=== Data supplied ===

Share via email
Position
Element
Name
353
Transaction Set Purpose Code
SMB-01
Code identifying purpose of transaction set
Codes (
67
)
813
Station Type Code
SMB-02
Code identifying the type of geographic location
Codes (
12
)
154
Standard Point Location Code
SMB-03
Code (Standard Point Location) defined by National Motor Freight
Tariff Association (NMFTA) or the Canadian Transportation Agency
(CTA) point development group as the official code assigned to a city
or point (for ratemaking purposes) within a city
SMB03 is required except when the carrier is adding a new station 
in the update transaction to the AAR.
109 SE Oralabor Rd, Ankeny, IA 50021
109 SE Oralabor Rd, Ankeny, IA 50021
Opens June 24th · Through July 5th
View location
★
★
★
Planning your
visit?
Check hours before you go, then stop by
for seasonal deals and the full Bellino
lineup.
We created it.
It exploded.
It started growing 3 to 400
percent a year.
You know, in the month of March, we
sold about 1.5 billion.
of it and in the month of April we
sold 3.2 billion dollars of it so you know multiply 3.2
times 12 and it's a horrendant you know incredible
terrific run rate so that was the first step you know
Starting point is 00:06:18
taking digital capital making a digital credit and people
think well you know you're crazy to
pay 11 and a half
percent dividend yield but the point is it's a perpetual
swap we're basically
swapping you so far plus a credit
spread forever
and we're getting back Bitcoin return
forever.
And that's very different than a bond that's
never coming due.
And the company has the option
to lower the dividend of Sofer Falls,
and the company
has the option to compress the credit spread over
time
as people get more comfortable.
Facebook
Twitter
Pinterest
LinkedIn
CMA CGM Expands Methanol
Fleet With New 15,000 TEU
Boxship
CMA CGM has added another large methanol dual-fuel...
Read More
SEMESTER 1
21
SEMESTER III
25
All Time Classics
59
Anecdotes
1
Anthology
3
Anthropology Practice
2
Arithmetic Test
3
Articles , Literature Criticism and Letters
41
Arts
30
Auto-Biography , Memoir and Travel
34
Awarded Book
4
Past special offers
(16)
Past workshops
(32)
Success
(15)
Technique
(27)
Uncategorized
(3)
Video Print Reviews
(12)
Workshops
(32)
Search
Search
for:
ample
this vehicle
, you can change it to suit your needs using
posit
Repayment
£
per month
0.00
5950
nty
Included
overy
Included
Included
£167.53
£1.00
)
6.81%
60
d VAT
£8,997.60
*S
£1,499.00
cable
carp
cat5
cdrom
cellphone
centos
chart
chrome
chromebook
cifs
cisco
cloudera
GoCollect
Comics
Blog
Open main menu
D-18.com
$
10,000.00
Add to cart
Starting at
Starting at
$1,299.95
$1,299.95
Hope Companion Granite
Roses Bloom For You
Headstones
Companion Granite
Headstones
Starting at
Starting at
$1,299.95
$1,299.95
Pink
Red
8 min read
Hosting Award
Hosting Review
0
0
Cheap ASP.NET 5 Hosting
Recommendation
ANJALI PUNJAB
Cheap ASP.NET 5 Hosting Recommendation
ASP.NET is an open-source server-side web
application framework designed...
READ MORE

===

--- Try it ---
Give the count of lines in the data above that hold the string "Standard", with no additional words.

--- Result below ---
2